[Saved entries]
========================================================================
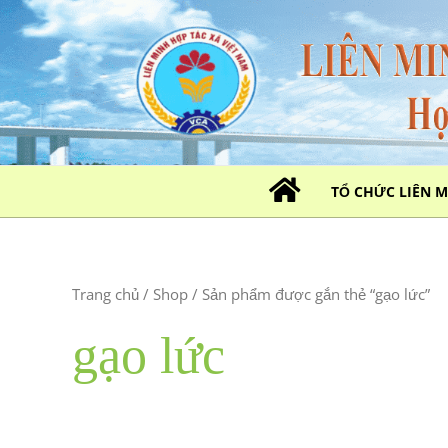
Nhảy
tới
nội
dung
TỔ CHỨC LIÊN 
Trang chủ
/
Shop
/ Sản phẩm được gắn thẻ “gạo lức”
gạo lức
========================================================================
Activity:
Hand back the records above exactly as they are, pictures excluded.

Task response:
Nhảy
tới
nội
dung
TỔ CHỨC LIÊN 
Trang chủ
/
Shop
/ Sản phẩm được gắn thẻ “gạo lức”
gạo lức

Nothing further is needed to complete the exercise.